[I-P01-4-04] 心室中隔欠損症術後中遠隔期の心血管機能
Keywords:心室中隔欠損症, 心内修復術後, 心血管機能
【背景】心室中隔欠損症(VSD)修復術後遠隔期予後は一般人口と遜色ないとされてきたが、近年の大規模検討では心機能障害や運動耐容能低下が指摘されている。VSD修復後患者の心機能低下は成人前に始まっているという仮説を検証した。【対象と方法】2009~2022年に岩手医科大学で小児期に心内修復術を施行したVSD125症。小学生、中学生、高校生の各時点で行った超音波検査を用い、時変エラスタンスモデルを想定した単一心拍法による収縮期末エラスタンス(Ees)を含む負荷非依存性心血管機能指標を解析した。同時期にVSDと診断され、自然閉鎖した群(n=10)、未閉鎖の群(n=46)についても同様の検討を行なった。
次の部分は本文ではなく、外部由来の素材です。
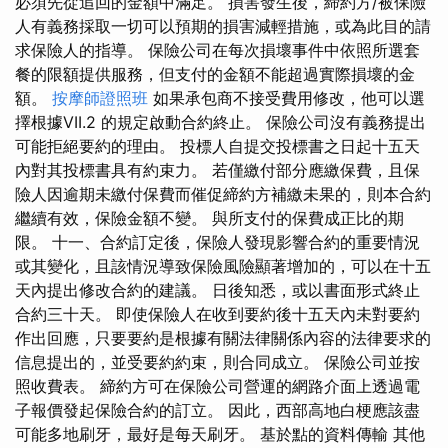
必須先從追回的金額中滿足。 損害發生後，締約方/被保險
人有義務採取一切可以預期的損害減輕措施，或為此目的請
求保險人的指導。 保險公司在每次損壞事件中依照所選套
餐的限額提供服務，但支付的金額不能超過實際損壞的金
額。
按摩師證照班
如果承包商不接受費用修改，他可以選
擇根據VII.2 的規定啟動合約終止。 保險公司沒有義務提出
可能拒絕要約的理由。 投標人自提交投標書之日起十五天
內對其投標書具有約束力。 若僅繳付部分應繳保費，且保
險人因逾期未繳付保費而催促締約方補繳未果的，則本合約
繼續有效，保險金額不變。 與所支付的保費成正比的期
限。 十一、合約訂定後，保險人發現影響合約的重要情況
或其變化，且該情況導致保險風險顯著增加的，可以在十五
天內提出修改合約的建議。 日後知悉，或以書面形式終止
合約三十天。 即使保險人在收到要約後十五天內未對要約
作出回應，只要要約是根據有關法律關係內容的法律要求的
信息提出的，並受要約約束，則合同成立。 保險公司並按
照收費表。 締約方可在保險公司營運的網路介面上透過電
子報價發起保險合約的訂立。 因此，西部高地白梗應該盡
可能多地刷牙，最好是每天刷牙。 基於點的資料傳輸 其他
【結果】対象症例に明らかな心不全症状を呈した症例は無かった。左室駆出率(EF)は小学校から高校にかけて低下(p=0.0009)し、EF 60%未満の症例は小学校・中学校12%であったのに対し、高校では21%と上昇した。Ees、実効動脈エラスタンス、大動脈キャパシタンスはEF低下や手術時年齢、臨床経過と関連しなかったが、心室効率は、高校生で低下を示した(p=0.0030)。【結論】EFは心室効率と密接に関連することが知られており、高校生でのEF低下が成人期の心機能障害や運動耐容能低下の背景となっている可能性がある。これらの原因の究明を行うとともに、EFに低下傾向を示す症例の観察・介入指針について検討する必要がある。